• _Exercise requirements_: Should the word "dialog" occur in a line of the records, copy that line.

• _Data extracts_:
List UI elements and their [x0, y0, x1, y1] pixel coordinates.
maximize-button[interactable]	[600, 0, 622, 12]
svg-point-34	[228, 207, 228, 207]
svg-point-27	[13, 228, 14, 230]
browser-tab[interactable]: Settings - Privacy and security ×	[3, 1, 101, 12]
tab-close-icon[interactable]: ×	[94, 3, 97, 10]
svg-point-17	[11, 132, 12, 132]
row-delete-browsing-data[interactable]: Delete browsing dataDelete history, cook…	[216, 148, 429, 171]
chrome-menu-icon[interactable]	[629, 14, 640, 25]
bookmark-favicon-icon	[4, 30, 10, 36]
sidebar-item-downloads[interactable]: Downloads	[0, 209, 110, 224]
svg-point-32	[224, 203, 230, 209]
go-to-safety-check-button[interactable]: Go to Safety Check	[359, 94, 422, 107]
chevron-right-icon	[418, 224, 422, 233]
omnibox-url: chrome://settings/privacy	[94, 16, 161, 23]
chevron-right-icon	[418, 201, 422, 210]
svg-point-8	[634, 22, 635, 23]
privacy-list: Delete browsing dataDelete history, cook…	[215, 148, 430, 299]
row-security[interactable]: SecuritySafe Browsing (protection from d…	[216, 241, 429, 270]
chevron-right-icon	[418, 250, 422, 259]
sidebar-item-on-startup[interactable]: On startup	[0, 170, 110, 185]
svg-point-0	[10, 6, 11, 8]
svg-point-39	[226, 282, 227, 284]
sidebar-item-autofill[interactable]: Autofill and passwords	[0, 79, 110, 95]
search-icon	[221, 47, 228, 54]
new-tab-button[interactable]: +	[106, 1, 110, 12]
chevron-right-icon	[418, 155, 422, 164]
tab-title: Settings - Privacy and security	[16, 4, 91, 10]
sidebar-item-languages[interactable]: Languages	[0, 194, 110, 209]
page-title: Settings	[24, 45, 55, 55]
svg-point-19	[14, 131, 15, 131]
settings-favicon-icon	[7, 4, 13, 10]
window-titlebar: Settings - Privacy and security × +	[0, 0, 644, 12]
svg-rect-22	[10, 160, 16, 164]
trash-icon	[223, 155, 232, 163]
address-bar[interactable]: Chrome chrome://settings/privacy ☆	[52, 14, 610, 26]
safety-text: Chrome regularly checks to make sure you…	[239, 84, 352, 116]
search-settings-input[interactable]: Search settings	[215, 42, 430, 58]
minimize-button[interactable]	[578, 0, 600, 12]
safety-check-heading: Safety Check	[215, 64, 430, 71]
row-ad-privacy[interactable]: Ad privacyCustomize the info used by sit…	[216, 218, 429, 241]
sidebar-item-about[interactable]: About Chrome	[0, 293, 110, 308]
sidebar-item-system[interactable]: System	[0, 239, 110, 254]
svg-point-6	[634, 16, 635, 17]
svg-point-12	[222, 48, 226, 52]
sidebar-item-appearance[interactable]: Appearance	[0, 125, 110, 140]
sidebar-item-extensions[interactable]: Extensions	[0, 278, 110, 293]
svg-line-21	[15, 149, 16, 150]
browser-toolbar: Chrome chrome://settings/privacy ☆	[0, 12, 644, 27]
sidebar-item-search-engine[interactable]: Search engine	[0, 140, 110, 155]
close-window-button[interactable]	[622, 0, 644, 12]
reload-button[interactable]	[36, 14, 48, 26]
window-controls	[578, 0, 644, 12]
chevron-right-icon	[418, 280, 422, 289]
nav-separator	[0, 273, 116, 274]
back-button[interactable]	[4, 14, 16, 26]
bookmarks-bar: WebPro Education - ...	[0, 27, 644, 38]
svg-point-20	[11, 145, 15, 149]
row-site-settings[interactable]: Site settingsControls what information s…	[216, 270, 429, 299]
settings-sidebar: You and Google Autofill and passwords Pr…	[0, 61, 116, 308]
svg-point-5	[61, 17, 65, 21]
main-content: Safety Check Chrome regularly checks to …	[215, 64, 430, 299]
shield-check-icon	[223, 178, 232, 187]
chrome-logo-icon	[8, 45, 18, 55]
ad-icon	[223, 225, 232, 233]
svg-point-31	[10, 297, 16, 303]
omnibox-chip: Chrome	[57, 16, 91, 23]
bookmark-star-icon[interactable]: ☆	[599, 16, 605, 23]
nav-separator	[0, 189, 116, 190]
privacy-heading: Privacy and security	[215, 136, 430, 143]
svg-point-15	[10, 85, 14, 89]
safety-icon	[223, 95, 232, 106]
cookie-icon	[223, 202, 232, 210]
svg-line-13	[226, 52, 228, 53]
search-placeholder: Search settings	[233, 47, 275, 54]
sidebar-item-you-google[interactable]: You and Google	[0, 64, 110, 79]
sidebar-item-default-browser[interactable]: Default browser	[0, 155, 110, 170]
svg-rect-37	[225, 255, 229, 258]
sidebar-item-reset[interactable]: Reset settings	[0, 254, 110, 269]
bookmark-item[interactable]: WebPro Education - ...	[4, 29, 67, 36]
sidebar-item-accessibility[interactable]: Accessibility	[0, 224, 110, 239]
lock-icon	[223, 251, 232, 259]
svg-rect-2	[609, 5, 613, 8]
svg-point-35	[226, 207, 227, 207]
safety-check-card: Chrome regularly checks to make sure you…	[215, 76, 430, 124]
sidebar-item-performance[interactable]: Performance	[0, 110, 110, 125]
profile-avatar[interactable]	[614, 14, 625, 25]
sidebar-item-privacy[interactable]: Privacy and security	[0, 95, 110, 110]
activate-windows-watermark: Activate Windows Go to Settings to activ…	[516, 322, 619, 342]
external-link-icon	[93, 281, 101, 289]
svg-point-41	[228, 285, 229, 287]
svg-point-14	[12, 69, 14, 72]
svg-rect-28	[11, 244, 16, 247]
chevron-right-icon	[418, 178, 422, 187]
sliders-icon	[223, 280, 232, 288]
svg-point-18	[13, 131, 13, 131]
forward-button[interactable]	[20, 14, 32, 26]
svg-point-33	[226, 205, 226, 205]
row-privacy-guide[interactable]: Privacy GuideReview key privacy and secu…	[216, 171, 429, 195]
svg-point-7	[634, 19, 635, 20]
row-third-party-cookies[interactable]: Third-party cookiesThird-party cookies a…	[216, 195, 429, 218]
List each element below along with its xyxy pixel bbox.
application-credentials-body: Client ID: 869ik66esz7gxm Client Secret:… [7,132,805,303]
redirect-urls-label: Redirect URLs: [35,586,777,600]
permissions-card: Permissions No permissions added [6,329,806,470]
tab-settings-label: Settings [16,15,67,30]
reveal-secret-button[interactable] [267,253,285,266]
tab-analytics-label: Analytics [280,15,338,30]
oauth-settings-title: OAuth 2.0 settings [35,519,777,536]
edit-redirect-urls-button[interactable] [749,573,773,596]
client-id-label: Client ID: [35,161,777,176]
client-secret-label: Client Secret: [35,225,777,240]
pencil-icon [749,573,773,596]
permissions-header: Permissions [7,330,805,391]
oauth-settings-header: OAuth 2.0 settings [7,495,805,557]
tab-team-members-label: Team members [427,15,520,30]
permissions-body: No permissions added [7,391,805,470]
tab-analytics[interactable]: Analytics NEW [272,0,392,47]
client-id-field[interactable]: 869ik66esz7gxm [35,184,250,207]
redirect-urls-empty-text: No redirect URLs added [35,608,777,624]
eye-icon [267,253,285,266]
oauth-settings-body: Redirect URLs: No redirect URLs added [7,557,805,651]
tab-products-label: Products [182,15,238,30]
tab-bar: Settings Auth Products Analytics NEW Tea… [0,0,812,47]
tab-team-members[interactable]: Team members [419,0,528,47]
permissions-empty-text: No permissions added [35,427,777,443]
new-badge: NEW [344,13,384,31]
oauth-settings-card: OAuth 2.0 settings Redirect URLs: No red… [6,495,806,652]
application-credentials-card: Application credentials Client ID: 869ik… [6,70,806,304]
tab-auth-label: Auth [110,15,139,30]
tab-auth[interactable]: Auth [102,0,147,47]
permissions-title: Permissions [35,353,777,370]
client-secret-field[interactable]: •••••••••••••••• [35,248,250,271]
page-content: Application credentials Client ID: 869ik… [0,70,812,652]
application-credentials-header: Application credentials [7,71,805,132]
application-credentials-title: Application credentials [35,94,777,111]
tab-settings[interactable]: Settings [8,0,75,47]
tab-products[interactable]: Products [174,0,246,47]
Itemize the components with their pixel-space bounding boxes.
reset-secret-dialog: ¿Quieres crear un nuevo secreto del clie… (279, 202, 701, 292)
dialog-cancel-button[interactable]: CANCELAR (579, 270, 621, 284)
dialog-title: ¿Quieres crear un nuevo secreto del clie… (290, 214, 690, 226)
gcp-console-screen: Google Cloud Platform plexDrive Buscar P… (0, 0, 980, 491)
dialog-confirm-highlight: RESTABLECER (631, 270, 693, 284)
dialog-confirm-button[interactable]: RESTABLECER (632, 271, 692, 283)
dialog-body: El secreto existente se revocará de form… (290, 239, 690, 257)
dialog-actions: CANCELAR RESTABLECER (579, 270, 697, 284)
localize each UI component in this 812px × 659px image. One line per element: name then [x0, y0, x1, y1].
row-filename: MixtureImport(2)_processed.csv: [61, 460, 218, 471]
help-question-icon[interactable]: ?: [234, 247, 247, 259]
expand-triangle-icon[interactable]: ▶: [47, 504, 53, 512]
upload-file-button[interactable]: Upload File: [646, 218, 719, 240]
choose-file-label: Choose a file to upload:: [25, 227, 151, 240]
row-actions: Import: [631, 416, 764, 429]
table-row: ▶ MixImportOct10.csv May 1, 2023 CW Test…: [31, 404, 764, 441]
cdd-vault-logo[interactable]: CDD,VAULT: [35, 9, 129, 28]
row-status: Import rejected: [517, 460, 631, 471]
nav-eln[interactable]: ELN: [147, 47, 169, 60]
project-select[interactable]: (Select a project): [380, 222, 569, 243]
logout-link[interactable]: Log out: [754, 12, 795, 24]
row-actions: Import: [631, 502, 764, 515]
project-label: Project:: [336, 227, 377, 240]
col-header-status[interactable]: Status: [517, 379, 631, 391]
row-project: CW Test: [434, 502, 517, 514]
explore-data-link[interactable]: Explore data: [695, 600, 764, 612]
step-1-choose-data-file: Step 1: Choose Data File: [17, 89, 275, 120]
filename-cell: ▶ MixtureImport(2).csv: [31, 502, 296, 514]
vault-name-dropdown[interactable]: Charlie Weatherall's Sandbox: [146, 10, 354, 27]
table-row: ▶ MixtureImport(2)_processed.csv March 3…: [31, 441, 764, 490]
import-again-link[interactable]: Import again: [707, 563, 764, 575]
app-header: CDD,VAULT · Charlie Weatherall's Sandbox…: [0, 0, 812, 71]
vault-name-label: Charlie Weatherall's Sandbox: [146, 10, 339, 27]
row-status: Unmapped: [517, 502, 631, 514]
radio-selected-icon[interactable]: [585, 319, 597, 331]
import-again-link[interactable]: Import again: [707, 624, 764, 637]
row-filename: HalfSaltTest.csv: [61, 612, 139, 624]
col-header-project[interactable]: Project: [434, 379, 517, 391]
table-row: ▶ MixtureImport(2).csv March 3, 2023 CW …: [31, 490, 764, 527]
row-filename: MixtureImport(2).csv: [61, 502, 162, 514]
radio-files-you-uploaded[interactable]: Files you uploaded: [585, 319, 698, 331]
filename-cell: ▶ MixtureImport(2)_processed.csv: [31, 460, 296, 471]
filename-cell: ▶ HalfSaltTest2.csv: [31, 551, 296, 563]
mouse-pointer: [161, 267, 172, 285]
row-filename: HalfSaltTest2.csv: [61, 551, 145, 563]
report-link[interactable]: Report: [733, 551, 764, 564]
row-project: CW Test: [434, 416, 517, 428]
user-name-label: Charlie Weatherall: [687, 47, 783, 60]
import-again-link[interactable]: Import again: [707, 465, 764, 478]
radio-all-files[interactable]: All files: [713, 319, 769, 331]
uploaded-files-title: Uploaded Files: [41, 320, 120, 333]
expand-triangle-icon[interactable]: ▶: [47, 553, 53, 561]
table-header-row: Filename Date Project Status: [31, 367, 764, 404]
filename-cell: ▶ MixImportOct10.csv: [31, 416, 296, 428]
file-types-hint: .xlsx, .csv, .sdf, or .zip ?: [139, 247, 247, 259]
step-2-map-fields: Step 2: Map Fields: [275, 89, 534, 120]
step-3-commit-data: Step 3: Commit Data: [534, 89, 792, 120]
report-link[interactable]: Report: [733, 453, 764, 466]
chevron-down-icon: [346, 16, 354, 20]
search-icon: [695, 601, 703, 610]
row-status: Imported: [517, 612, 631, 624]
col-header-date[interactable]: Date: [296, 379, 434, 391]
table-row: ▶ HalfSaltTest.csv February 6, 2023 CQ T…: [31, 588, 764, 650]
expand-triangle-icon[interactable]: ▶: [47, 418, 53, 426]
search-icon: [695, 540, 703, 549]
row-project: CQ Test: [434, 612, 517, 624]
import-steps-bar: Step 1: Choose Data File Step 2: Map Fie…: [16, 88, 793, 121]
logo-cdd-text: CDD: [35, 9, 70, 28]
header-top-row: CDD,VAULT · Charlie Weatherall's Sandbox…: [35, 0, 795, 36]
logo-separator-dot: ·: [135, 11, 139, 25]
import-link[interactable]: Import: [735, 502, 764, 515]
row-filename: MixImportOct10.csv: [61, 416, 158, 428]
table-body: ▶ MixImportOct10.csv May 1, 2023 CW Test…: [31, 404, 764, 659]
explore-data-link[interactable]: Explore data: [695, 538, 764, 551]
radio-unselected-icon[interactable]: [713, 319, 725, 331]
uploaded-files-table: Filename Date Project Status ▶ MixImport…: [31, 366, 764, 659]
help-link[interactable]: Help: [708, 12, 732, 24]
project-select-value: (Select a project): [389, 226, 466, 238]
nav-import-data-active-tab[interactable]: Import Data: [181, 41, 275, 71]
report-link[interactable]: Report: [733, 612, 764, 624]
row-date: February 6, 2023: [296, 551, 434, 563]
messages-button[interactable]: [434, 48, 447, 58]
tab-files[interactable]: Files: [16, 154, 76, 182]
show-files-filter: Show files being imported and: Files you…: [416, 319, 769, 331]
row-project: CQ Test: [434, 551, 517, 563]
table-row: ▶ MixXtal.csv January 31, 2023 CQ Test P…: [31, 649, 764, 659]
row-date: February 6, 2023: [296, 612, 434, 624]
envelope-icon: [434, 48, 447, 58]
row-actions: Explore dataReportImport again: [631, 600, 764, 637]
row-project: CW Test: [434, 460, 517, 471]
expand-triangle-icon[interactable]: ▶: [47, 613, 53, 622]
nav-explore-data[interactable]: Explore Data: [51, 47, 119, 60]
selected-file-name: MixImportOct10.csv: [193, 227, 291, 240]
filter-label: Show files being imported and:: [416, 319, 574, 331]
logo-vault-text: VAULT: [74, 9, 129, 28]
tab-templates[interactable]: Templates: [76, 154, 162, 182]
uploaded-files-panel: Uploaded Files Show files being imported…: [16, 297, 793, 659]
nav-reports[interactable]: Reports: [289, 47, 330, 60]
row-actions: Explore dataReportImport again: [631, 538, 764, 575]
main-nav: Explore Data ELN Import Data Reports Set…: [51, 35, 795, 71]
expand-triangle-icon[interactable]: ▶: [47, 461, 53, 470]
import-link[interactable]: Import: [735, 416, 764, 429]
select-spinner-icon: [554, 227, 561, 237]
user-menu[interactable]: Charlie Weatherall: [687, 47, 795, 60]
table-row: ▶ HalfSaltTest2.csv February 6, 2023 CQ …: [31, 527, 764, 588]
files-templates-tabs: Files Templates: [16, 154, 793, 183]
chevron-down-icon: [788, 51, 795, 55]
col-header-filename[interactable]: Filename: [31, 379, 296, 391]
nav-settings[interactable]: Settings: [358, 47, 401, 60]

• _Answer section_:
reset-secret-dialog: ¿Quieres crear un nuevo secreto del clie… (279, 202, 701, 292)
dialog-cancel-button[interactable]: CANCELAR (579, 270, 621, 284)
dialog-title: ¿Quieres crear un nuevo secreto del clie… (290, 214, 690, 226)
dialog-confirm-highlight: RESTABLECER (631, 270, 693, 284)
dialog-confirm-button[interactable]: RESTABLECER (632, 271, 692, 283)
dialog-body: El secreto existente se revocará de form… (290, 239, 690, 257)
dialog-actions: CANCELAR RESTABLECER (579, 270, 697, 284)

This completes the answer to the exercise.